▶ **Directions for this task**:
Where does the string "Gates" appear in the material? Copy each line that holds it.

----

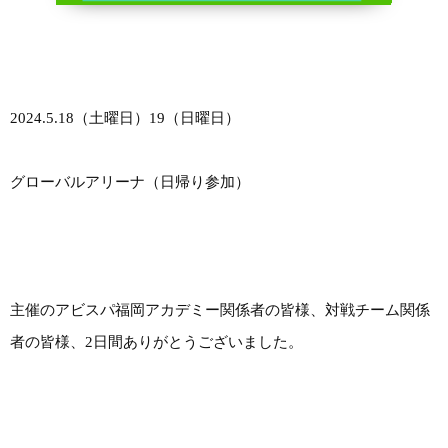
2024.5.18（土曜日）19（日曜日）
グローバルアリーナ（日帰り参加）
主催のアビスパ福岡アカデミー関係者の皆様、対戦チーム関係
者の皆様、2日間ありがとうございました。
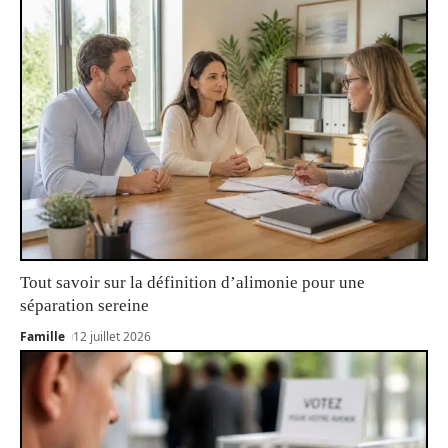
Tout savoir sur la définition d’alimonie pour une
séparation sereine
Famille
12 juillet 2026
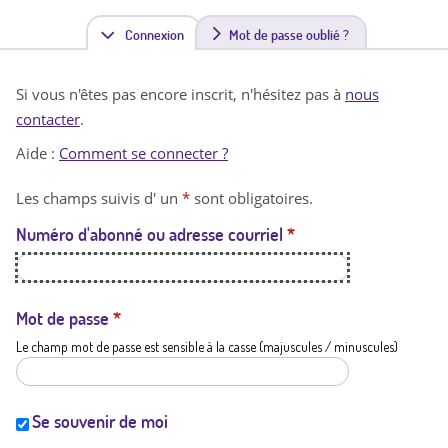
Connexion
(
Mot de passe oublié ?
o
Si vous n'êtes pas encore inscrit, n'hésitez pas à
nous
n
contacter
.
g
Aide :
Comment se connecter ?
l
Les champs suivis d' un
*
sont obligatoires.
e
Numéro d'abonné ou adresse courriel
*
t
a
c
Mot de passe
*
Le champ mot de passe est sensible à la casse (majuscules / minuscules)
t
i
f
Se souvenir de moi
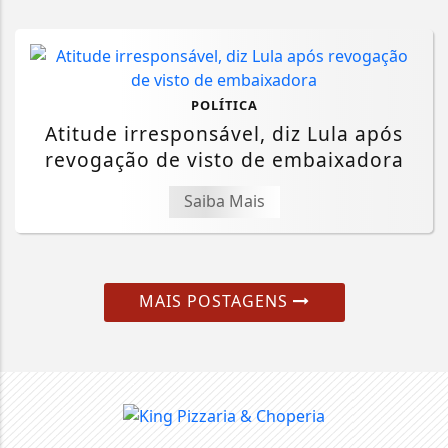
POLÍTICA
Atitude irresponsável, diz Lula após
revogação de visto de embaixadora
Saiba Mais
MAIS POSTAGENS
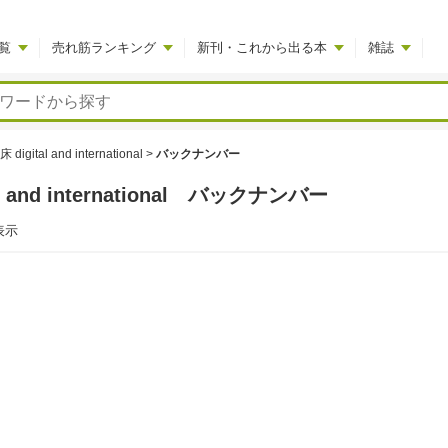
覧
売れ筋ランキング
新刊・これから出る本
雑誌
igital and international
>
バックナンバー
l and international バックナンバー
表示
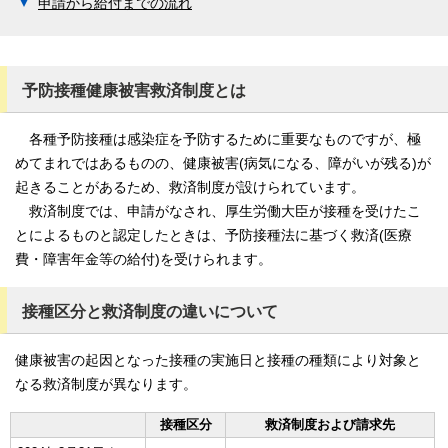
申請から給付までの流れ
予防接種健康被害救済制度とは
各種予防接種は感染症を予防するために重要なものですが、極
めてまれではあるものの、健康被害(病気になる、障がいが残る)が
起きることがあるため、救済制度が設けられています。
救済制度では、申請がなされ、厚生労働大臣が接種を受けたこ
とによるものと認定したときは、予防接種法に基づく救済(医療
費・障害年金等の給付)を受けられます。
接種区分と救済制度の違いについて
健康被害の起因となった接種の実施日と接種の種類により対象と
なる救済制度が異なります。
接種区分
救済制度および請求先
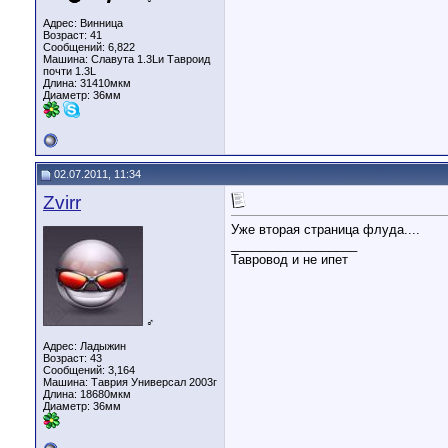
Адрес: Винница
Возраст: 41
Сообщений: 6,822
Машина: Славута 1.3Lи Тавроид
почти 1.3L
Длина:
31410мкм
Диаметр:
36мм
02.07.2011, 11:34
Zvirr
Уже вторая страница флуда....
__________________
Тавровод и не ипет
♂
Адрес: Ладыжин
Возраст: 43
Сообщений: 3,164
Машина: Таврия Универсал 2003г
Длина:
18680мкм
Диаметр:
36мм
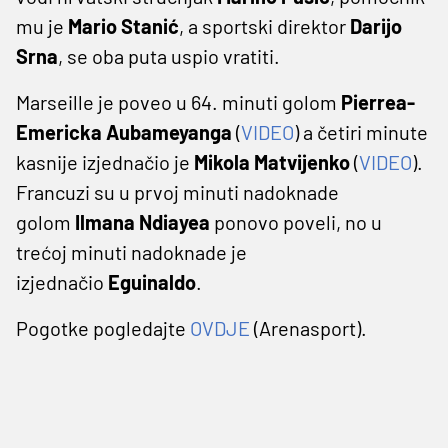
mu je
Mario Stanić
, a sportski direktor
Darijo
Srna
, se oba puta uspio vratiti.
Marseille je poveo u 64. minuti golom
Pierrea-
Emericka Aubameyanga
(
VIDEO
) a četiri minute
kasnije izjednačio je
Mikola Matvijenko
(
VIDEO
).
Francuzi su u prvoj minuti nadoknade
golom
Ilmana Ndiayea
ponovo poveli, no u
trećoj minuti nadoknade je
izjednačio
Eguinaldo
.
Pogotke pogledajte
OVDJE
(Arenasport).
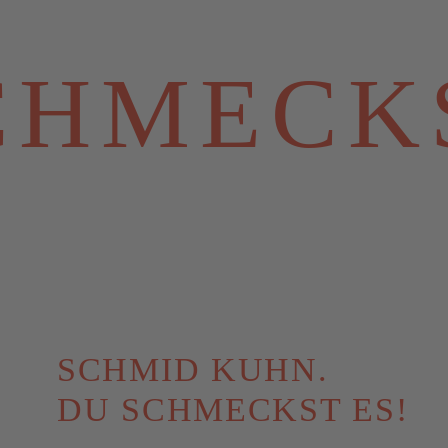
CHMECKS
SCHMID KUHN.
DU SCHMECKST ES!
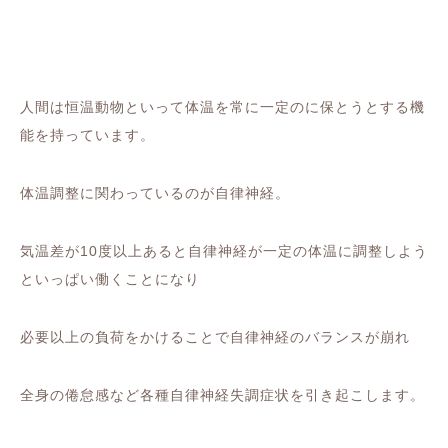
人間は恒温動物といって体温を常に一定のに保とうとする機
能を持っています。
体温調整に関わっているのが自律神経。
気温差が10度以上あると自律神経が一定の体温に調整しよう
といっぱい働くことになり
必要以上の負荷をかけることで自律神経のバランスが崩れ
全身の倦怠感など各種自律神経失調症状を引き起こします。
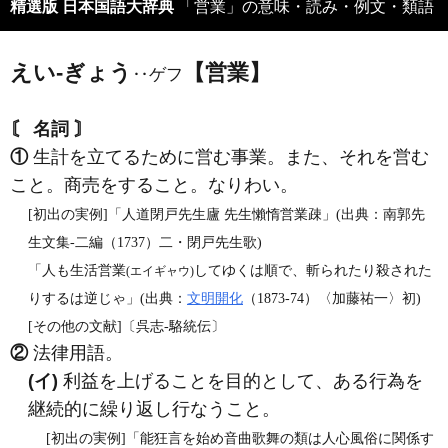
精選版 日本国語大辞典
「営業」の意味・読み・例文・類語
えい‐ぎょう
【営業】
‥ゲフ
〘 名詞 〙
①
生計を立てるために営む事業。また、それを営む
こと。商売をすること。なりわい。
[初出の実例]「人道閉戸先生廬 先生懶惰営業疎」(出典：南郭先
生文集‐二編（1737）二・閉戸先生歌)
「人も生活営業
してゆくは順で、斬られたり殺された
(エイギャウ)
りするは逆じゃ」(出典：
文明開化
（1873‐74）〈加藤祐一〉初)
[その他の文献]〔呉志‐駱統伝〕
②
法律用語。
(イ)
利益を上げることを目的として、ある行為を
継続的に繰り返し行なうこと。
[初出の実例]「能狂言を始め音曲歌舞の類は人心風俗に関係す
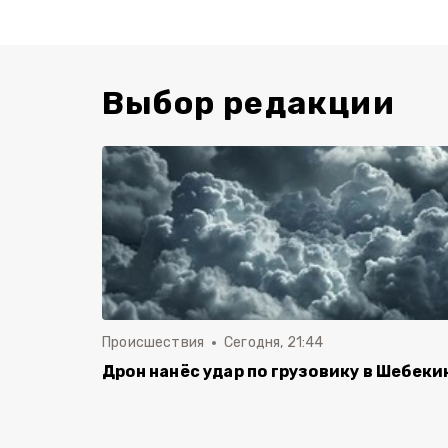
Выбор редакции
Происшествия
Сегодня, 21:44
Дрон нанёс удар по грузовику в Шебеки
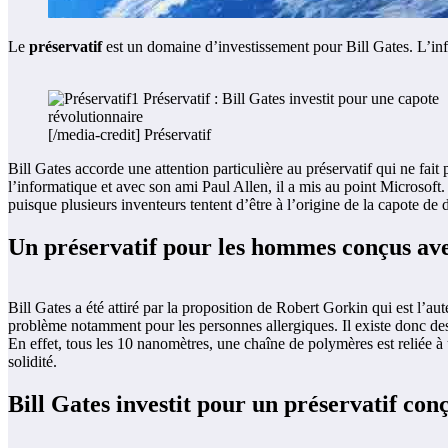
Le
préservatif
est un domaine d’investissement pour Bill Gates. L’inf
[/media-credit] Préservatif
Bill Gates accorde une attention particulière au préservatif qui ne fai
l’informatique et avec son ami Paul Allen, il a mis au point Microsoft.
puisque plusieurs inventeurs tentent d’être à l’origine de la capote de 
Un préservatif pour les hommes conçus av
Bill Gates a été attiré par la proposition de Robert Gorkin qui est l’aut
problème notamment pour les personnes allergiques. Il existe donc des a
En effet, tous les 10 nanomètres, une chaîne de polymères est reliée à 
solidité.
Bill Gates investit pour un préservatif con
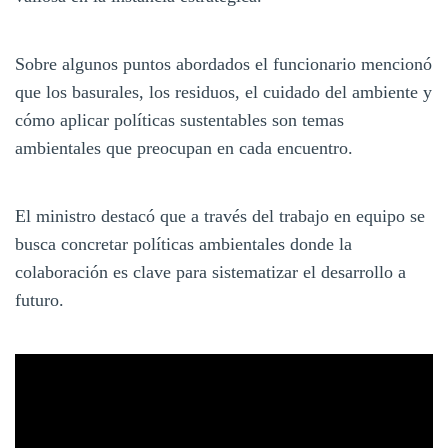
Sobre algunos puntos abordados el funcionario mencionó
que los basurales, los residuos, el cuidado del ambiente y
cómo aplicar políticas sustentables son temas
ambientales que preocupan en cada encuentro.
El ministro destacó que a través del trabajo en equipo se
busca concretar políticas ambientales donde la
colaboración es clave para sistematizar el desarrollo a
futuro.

----

▶ **Written response**:
est un domaine d’investissement pour Bill Gates. L’inf
Bill Gates accorde une attention particulière au préservatif qui ne fai
Bill Gates a été attiré par la proposition de Robert Gorkin qui est l’aut
Bill Gates investit pour un préservatif con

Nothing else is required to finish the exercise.